→ PROMPT:
All of the entries below are to be repeated word for word.

====

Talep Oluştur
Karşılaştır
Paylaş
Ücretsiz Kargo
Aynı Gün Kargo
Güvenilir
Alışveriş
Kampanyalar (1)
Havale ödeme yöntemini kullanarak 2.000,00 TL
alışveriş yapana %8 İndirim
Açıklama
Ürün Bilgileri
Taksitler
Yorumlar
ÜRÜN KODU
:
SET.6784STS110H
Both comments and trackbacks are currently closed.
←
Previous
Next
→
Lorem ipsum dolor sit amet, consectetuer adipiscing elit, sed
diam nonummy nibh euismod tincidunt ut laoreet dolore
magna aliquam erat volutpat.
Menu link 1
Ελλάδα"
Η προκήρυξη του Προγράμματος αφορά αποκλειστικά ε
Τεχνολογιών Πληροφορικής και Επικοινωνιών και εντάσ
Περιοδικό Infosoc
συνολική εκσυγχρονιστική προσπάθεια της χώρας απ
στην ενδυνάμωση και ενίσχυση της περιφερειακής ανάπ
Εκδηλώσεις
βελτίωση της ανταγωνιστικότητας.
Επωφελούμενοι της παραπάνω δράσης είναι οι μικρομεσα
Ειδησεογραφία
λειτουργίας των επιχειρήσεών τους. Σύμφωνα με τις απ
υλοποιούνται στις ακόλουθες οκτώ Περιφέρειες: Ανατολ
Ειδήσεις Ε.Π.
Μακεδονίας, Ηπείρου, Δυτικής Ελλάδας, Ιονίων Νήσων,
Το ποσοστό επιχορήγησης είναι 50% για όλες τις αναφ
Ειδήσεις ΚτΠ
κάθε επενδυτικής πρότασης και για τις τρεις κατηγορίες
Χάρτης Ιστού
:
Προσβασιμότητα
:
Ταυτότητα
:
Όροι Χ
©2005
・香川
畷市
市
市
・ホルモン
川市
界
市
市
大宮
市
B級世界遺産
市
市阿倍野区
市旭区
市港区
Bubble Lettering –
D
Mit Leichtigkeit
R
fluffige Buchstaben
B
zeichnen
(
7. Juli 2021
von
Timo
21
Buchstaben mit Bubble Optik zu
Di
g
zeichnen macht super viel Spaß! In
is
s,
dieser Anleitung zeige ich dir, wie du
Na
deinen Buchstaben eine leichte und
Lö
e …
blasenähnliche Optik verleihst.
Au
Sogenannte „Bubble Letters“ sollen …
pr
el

====

→ RESPONSE BOX:
Talep Oluştur
Karşılaştır
Paylaş
Ücretsiz Kargo
Aynı Gün Kargo
Güvenilir
Alışveriş
Kampanyalar (1)
Havale ödeme yöntemini kullanarak 2.000,00 TL
alışveriş yapana %8 İndirim
Açıklama
Ürün Bilgileri
Taksitler
Yorumlar
ÜRÜN KODU
:
SET.6784STS110H
Both comments and trackbacks are currently closed.
←
Previous
Next
→
Lorem ipsum dolor sit amet, consectetuer adipiscing elit, sed
diam nonummy nibh euismod tincidunt ut laoreet dolore
magna aliquam erat volutpat.
Menu link 1
Ελλάδα"
Η προκήρυξη του Προγράμματος αφορά αποκλειστικά ε
Τεχνολογιών Πληροφορικής και Επικοινωνιών και εντάσ
Περιοδικό Infosoc
συνολική εκσυγχρονιστική προσπάθεια της χώρας απ
στην ενδυνάμωση και ενίσχυση της περιφερειακής ανάπ
Εκδηλώσεις
βελτίωση της ανταγωνιστικότητας.
Επωφελούμενοι της παραπάνω δράσης είναι οι μικρομεσα
Ειδησεογραφία
λειτουργίας των επιχειρήσεών τους. Σύμφωνα με τις απ
υλοποιούνται στις ακόλουθες οκτώ Περιφέρειες: Ανατολ
Ειδήσεις Ε.Π.
Μακεδονίας, Ηπείρου, Δυτικής Ελλάδας, Ιονίων Νήσων,
Το ποσοστό επιχορήγησης είναι 50% για όλες τις αναφ
Ειδήσεις ΚτΠ
κάθε επενδυτικής πρότασης και για τις τρεις κατηγορίες
Χάρτης Ιστού
:
Προσβασιμότητα
:
Ταυτότητα
:
Όροι Χ
©2005
・香川
畷市
市
市
・ホルモン
川市
界
市
市
大宮
市
B級世界遺産
市
市阿倍野区
市旭区
市港区
Bubble Lettering –
D
Mit Leichtigkeit
R
fluffige Buchstaben
B
zeichnen
(
7. Juli 2021
von
Timo
21
Buchstaben mit Bubble Optik zu
Di
g
zeichnen macht super viel Spaß! In
is
s,
dieser Anleitung zeige ich dir, wie du
Na
deinen Buchstaben eine leichte und
Lö
e …
blasenähnliche Optik verleihst.
Au
Sogenannte „Bubble Letters“ sollen …
pr
el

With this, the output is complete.